What is needed is an exact copy of the records below, minus any pictures.

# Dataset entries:
§

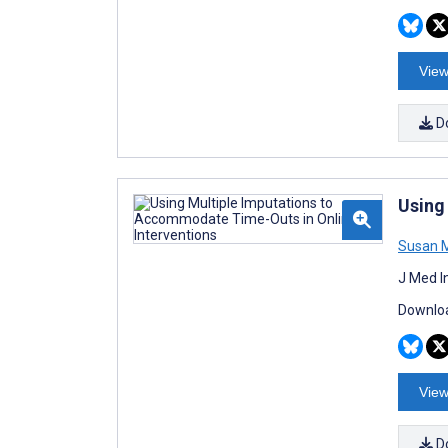
View
D
Using
Susan 
J Med I
Downloa
View
D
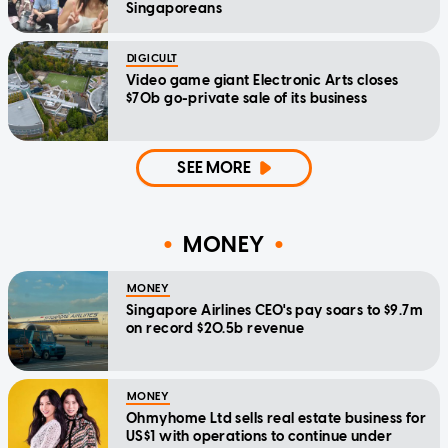
Singaporeans
DIGICULT
Video game giant Electronic Arts closes
$70b go-private sale of its business
SEE MORE
MONEY
MONEY
Singapore Airlines CEO's pay soars to $9.7m
on record $20.5b revenue
MONEY
Ohmyhome Ltd sells real estate business for
US$1 with operations to continue under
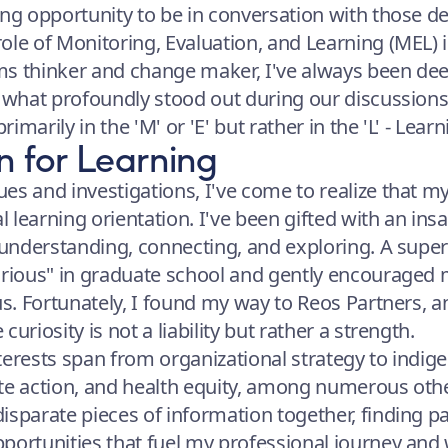
ing opportunity to be in conversation with those d
ole of Monitoring, Evaluation, and Learning (MEL)
s thinker and change maker, I've always been dee
, what profoundly stood out during our discussions
rimarily in the 'M' or 'E' but rather in the 'L' - Learn
n for Learning
es and investigations, I've come to realize that m
l learning orientation. I've been gifted with an insat
r understanding, connecting, and exploring. A supe
urious" in graduate school and gently encouraged m
cus. Fortunately, I found my way to Reos Partners,
uriosity is not a liability but rather a strength.
terests span from organizational strategy to indig
te action, and health equity, among numerous other
isparate pieces of information together, finding pa
portunities that fuel my professional journey and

§

# Exercise result:
View
D
Using
Susan 
J Med I
Downloa
View
D
Singaporeans
DIGICULT
Video game giant Electronic Arts closes
$70b go-private sale of its business
SEE MORE
MONEY
MONEY
Singapore Airlines CEO's pay soars to $9.7m
on record $20.5b revenue
MONEY
Ohmyhome Ltd sells real estate business for
US$1 with operations to continue under
ing opportunity to be in conversation with those d
ole of Monitoring, Evaluation, and Learning (MEL)
s thinker and change maker, I've always been dee
, what profoundly stood out during our discussions
rimarily in the 'M' or 'E' but rather in the 'L' - Learn
n for Learning
es and investigations, I've come to realize that m
l learning orientation. I've been gifted with an insat
r understanding, connecting, and exploring. A supe
urious" in graduate school and gently encouraged m
cus. Fortunately, I found my way to Reos Partners,
uriosity is not a liability but rather a strength.
terests span from organizational strategy to indig
te action, and health equity, among numerous other
isparate pieces of information together, finding pa
portunities that fuel my professional journey and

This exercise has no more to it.